At 1:34 AM -0500 3/27/05, Madison Kelly wrote:
>Dan Sugalski wrote:
>>At 12:31 AM -0500 3/27/05, Madison Kelly wrote:
>>
>>>Hi all,
>>>
>>> After looking at the postres and perl docs plus some Googling I
>>>can't seem to find the answer I am looking for. I hope maybe
>>>someone here can help. ^_^
>>>
>>> What I am trying to do is turn off autocommit for one particular
>>>task in my program. I realize I can turn off AutoCommit when I
>>>connect to the database but in this case that is not what I want
>>>to do. This is a one-off task.
>>
>>
>>Set the AutoCommit attribute of the database handle.
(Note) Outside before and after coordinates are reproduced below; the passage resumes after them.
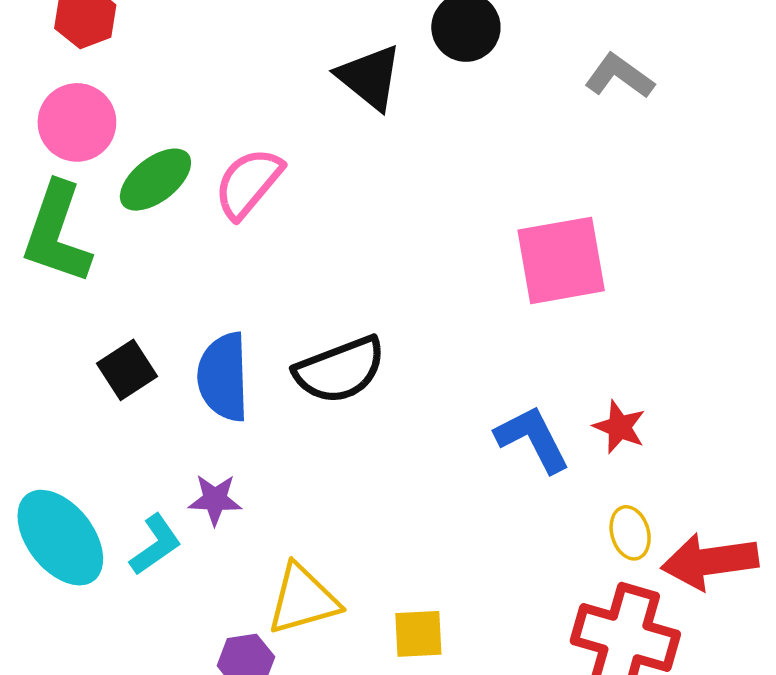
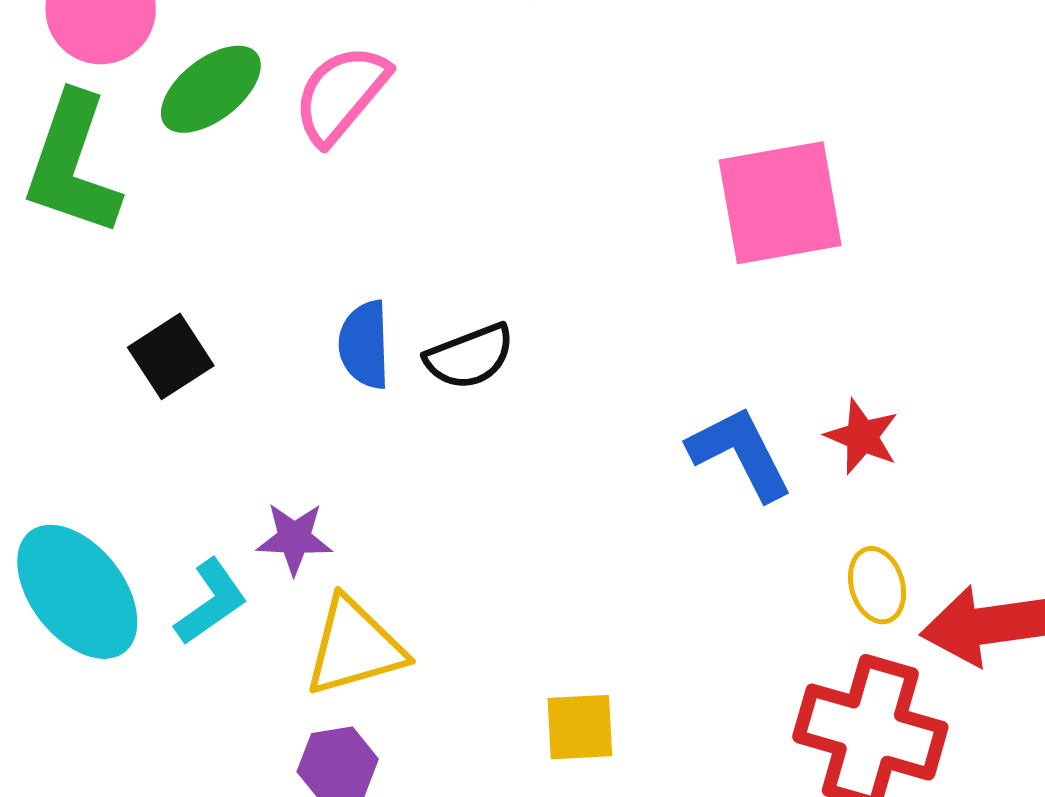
black semicircle: (340, 370) -> (470, 356), size x0.7
blue semicircle: (223, 377) -> (364, 345), moved, size x0.7
yellow triangle: (303, 599) -> (354, 647), moved

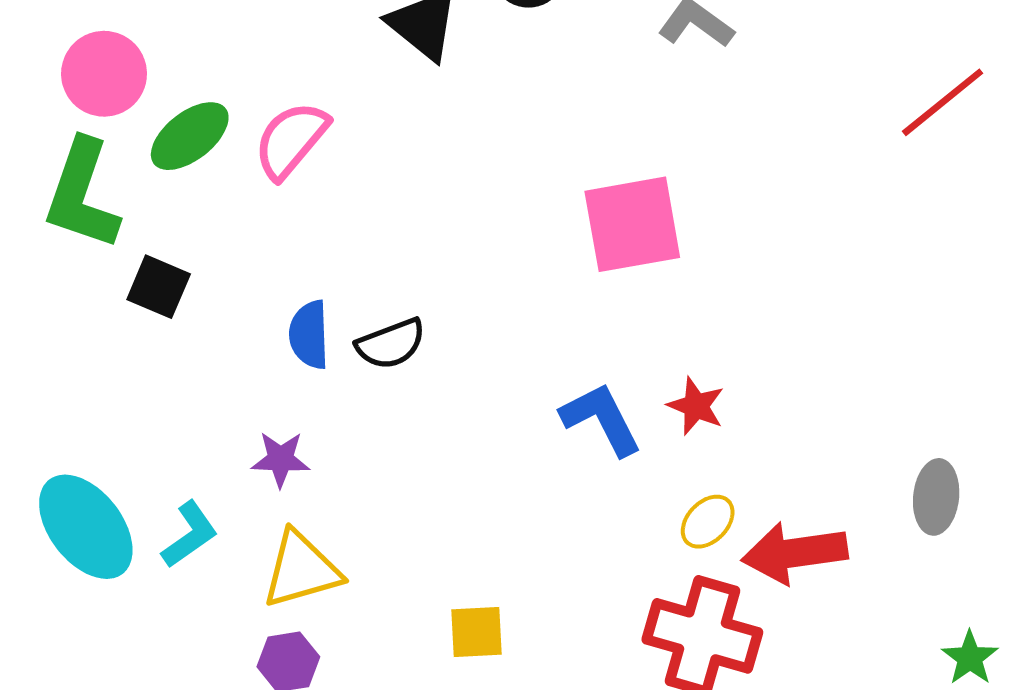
black square: (171, 356) -> (159, 287), moved, turned -34
purple star: (294, 538) -> (281, 459), moved
yellow ellipse: (877, 585) -> (708, 522), turned 60

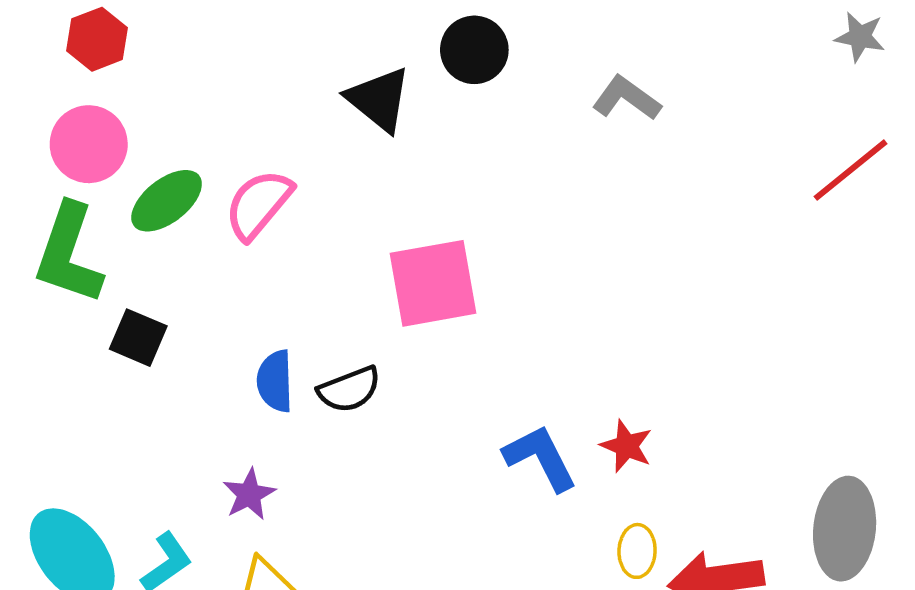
pink square: (632, 224) -> (433, 283), moved
purple star: (281, 459) -> (249, 494), turned -30
gray ellipse: (936, 497) -> (845, 529), size x1.5
yellow ellipse: (708, 522) -> (637, 551), turned -42

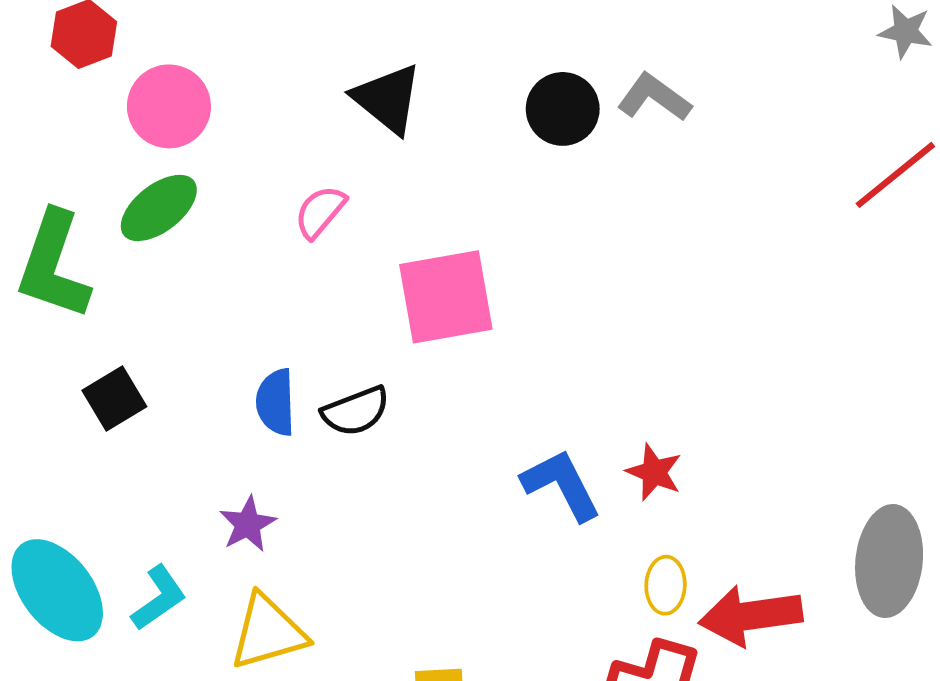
black circle: (474, 50) -> (563, 109), moved
pink circle: (89, 144) -> (169, 106), moved
pink semicircle: (259, 204) -> (320, 212), moved, size x0.7
black square: (138, 338) -> (114, 398), moved, turned 36

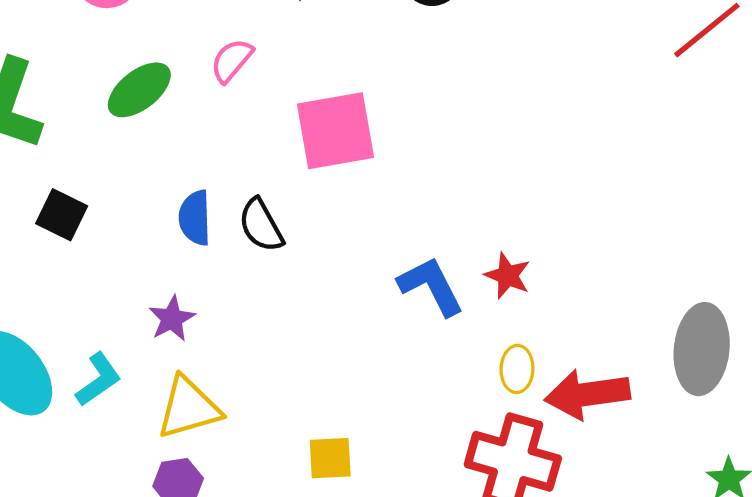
green ellipse: (159, 208) -> (139, 90), moved
black square: (114, 398) -> (62, 215), turned -33
black semicircle: (356, 411) -> (261, 225), turned 82

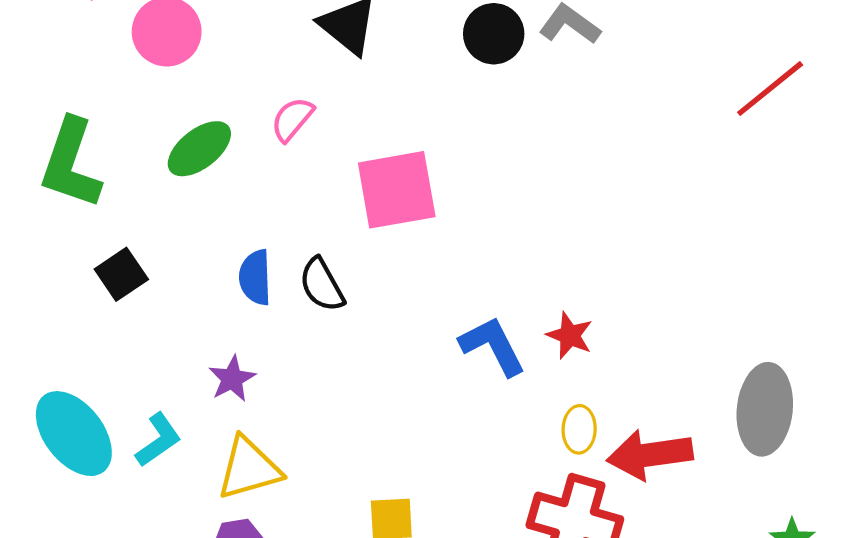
black square: (62, 215) -> (121, 274), turned 30

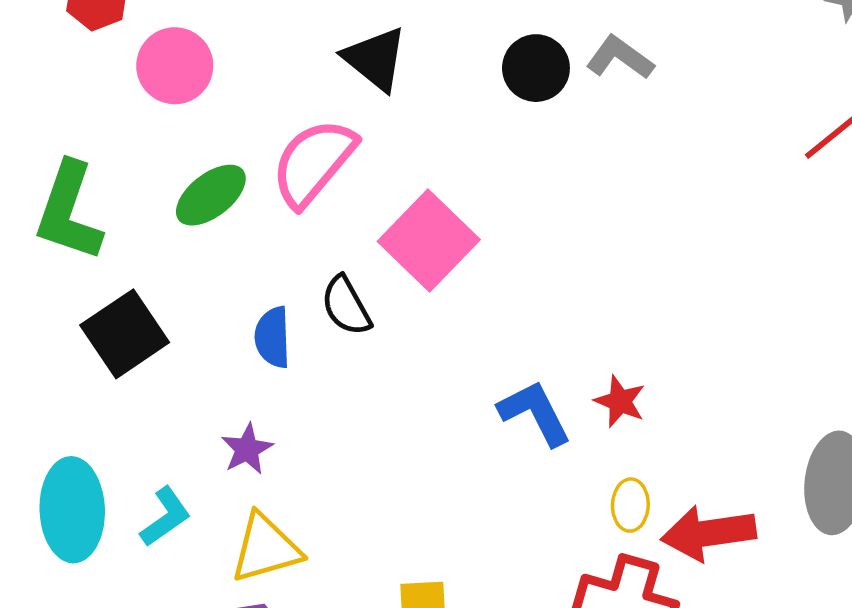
pink semicircle: (292, 119) -> (313, 162), size x1.8
pink square: (397, 190) -> (429, 241), turned -36
black square: (121, 274) -> (125, 334), size x1.5
black semicircle: (322, 285) -> (346, 306), moved
cyan ellipse: (74, 434) -> (72, 510), turned 36

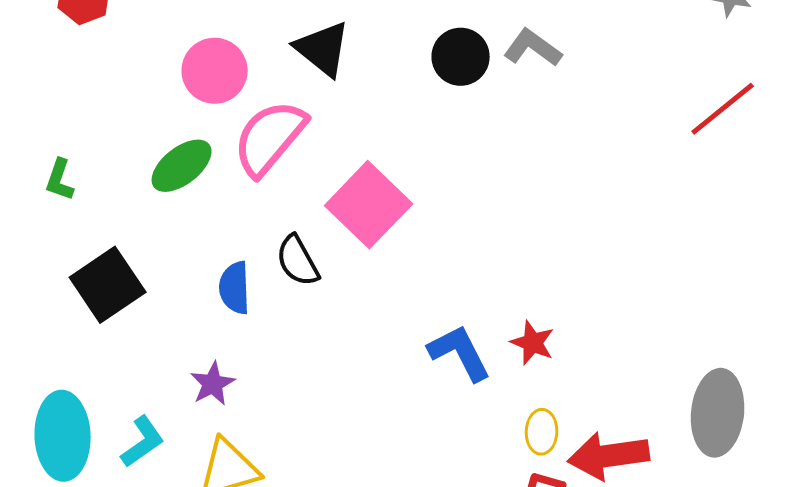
pink circle: (175, 66) -> (215, 71), moved
green L-shape: (69, 211) -> (60, 180), size x0.5

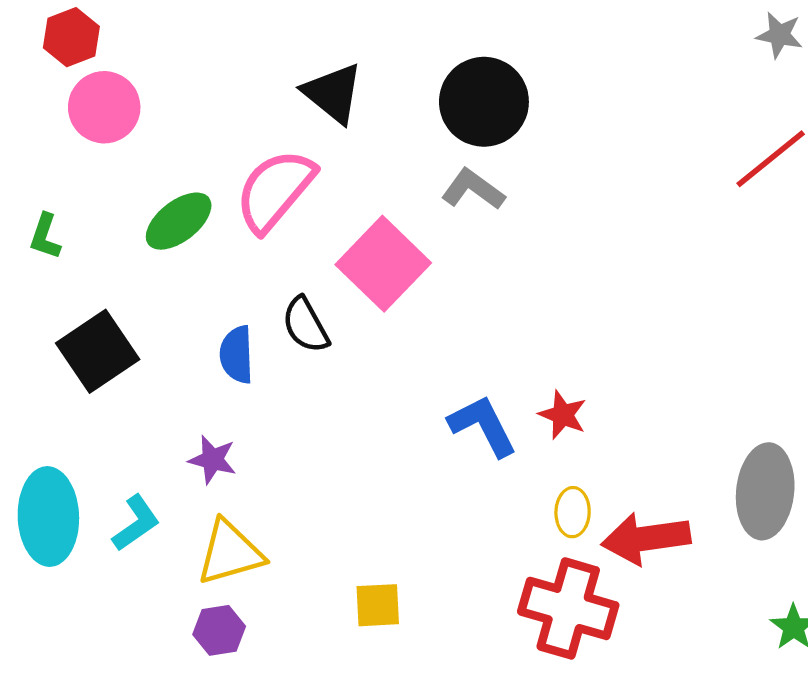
gray L-shape: (533, 48) -> (473, 189), moved
black circle: (461, 57) -> (484, 102), size x1.4
pink circle: (215, 71) -> (104, 107), moved
purple star: (213, 384) -> (213, 460), turned -30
Pull up the
>>docs for DBI and search for the "Database Handle Attributes"
>>section.
>
>Hmm... I've read that now (thank you!) and I have added:
>
>$acw=$DB->{AutoCommit};
>print " |- AutoCommit was: [$acw]\n";
>$DB->{AutoCommit} = 0 || die...
>$acn=$DB->{AutoCommit};
>print " |- AutoCommit now: [$acw]\n";
>$DB->begin_work() || die...
>#lot of transactions
>$DB->commit() || die...
>
>For some reason though my program dies on the '$DB->{AutoCommit}=0 ...' line.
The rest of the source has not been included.